### GIVEN RECORDS
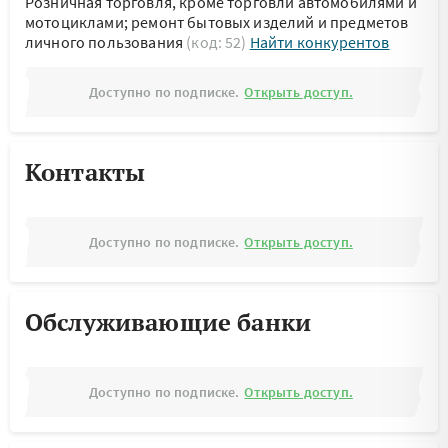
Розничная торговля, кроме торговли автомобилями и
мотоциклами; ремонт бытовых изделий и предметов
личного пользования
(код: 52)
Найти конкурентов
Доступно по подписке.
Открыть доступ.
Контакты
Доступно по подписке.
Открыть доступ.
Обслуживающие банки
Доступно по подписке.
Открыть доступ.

==

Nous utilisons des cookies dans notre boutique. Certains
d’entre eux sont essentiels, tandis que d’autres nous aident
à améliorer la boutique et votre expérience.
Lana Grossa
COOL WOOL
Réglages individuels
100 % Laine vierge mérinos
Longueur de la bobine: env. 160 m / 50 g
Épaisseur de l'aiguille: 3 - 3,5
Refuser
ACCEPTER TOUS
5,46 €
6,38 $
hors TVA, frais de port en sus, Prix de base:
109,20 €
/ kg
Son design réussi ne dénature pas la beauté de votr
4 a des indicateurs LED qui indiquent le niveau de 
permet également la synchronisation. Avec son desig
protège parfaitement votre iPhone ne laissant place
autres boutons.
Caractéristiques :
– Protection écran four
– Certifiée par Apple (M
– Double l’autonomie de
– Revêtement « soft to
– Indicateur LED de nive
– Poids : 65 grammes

### INSTRUCTIONS TO FOLLOW
For the listing above, print only the lines starting at the line containing "hors TVA, frais" and ending at the line containing "Poids : 65 grammes", exactly, both included.

### RESULT BELOW
hors TVA, frais de port en sus, Prix de base:
109,20 €
/ kg
Son design réussi ne dénature pas la beauté de votr
4 a des indicateurs LED qui indiquent le niveau de 
permet également la synchronisation. Avec son desig
protège parfaitement votre iPhone ne laissant place
autres boutons.
Caractéristiques :
– Protection écran four
– Certifiée par Apple (M
– Double l’autonomie de
– Revêtement « soft to
– Indicateur LED de nive
– Poids : 65 grammes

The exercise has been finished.